_The task_. Write out the following listing's lines from the one with "A temple or a" to the one with "Parents should sit facing", exactly, with both included and no others.

_Provided material_.

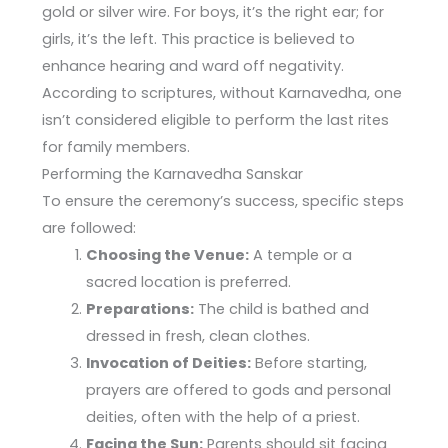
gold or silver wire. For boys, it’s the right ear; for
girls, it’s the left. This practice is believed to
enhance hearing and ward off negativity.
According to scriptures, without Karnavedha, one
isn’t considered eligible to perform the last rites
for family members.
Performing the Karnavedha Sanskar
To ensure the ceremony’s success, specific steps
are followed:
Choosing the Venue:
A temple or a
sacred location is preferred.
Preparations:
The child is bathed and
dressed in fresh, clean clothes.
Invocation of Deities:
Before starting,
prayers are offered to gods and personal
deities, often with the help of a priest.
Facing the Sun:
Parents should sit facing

* * *

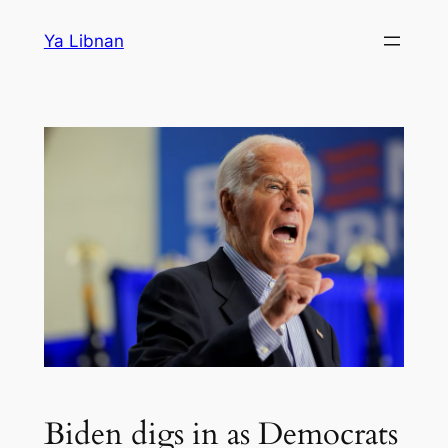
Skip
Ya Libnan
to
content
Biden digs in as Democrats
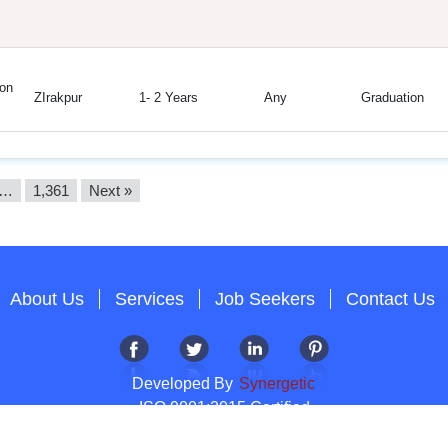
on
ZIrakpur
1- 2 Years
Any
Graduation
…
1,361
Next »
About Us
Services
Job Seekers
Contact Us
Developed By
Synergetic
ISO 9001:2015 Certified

--

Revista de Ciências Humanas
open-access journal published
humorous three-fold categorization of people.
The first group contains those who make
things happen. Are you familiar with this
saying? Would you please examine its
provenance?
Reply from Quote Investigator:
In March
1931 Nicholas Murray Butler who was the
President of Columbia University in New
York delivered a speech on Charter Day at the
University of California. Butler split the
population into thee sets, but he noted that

_Exercise response_.
A temple or a
sacred location is preferred.
Preparations:
The child is bathed and
dressed in fresh, clean clothes.
Invocation of Deities:
Before starting,
prayers are offered to gods and personal
deities, often with the help of a priest.
Facing the Sun:
Parents should sit facing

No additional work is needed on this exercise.